Seguranças privados protestam no Porto e pedem reabertura dos bares com regras da DGS

O presidente da associação, Cláudio Ferreira, explica à TSF porque é que os seguranças saem esta manhã à rua.

Os trabalhadores de segurança privada manifestam-se este sábado, junto à Câmara Municipal do Porto, com o objetivo de sensibilizar o Governo para o impacto das medidas de contingência no setor. O protesto é organizado pela Associação Nacional da Vigilância e Segurança Privada.

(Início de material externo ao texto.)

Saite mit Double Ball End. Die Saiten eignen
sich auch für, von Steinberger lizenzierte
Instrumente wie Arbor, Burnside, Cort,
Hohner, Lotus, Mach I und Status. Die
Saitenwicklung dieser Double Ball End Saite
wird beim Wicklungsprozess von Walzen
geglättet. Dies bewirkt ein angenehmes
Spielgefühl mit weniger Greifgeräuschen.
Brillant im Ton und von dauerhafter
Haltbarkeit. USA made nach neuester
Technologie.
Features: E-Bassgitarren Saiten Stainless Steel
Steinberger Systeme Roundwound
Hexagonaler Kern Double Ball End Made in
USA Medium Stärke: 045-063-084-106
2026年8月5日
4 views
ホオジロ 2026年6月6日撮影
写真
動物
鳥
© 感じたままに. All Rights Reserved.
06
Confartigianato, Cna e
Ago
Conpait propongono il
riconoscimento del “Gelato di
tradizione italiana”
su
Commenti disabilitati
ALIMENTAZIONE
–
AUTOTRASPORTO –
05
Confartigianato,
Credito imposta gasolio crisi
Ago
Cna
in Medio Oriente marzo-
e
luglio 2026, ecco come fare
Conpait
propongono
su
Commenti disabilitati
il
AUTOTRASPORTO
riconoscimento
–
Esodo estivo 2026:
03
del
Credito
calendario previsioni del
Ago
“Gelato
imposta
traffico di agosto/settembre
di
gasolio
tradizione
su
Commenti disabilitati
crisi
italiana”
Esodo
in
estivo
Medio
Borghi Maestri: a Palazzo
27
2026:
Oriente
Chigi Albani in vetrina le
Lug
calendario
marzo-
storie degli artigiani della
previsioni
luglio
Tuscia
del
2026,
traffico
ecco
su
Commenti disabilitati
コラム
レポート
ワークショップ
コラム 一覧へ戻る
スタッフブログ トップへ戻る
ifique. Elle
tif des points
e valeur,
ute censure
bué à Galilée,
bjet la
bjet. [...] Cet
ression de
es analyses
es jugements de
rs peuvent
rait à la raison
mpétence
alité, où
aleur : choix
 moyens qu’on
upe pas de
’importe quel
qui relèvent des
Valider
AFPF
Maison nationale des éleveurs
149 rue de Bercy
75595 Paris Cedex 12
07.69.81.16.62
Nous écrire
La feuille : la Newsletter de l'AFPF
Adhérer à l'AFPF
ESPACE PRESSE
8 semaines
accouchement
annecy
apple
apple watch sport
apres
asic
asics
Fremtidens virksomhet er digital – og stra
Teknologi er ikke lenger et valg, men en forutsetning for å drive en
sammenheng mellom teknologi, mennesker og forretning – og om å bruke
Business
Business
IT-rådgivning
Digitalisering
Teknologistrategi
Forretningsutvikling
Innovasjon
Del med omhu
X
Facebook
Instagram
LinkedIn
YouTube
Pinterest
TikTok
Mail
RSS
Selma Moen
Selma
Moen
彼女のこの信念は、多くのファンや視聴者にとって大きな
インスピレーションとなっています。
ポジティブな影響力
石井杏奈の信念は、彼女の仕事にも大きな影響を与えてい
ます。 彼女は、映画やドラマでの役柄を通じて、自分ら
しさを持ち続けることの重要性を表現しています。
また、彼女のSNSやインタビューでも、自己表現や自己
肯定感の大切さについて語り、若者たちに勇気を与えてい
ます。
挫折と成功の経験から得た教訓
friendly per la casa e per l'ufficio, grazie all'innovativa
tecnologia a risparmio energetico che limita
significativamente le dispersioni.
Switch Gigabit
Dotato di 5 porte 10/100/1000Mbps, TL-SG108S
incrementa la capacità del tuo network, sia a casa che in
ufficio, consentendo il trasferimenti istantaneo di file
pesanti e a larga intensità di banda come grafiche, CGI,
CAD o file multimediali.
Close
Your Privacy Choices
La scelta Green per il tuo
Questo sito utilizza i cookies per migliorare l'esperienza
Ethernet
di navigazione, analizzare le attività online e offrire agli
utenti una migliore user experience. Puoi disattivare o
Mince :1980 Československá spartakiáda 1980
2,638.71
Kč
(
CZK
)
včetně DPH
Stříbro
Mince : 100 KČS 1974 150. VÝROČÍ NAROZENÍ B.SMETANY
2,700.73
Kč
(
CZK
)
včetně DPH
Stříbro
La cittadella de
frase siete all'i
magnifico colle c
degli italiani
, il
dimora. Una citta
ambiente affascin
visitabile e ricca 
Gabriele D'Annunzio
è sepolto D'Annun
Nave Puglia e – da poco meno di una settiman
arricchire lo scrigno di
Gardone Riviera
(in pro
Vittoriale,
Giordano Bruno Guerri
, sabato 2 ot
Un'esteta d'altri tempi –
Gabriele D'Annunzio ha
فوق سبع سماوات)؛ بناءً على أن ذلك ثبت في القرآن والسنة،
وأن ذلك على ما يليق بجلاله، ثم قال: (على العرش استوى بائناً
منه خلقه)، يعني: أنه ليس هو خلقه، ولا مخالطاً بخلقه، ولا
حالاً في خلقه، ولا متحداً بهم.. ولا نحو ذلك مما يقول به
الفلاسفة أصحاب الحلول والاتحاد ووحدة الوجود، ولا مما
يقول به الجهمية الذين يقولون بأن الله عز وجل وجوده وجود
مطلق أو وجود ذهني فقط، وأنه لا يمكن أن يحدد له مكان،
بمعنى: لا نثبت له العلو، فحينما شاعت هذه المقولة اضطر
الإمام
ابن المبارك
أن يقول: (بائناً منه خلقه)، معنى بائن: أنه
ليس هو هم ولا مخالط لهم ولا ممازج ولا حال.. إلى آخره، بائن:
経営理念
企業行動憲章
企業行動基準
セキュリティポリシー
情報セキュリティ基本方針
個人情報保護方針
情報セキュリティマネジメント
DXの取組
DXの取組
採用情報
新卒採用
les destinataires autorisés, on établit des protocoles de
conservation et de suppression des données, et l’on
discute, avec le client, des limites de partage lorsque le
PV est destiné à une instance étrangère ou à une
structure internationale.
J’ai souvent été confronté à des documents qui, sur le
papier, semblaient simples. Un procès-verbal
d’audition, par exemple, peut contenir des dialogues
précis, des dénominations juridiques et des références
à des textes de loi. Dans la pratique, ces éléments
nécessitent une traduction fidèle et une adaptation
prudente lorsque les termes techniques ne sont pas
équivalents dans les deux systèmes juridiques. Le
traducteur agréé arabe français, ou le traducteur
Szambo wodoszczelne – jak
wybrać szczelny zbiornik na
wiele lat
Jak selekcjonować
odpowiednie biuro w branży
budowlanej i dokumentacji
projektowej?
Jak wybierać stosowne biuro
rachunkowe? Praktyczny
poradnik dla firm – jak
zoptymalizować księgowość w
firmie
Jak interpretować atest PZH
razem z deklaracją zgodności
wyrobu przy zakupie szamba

O presidente da associação, Cláudio Ferreira, explica à TSF porque é que os seguranças saem esta manhã à rua: "Estamos a atravessar uma fase muito complicada. Temos colegas que nos enviaram e-mails e SMS a dizer que já não conseguem fazer face às despesas, e nós queremos sensibilizar o Governo. Esta classe está a sofrer muito, não há subsídios para esta classe, e nós temos de fazer ver ao Governo que não é com estas medidas que vamos a algum lado e nós estamos a sofrer muito. É um setor que, quando é preciso, metem-nos na linha da frente, como agora estão a fazer ao utilizar os nossos recursos humanos para fazer controlos de temperatura", sustenta.

Cláudio Ferreira conta que mais de metade dos seguranças privados trabalham em part-time, mas o setor é muito diversificado e vai desde os seguranças de escritórios aos seguranças da noite passando pelos que trabalham nos espetáculos ou nos recintos desportivos.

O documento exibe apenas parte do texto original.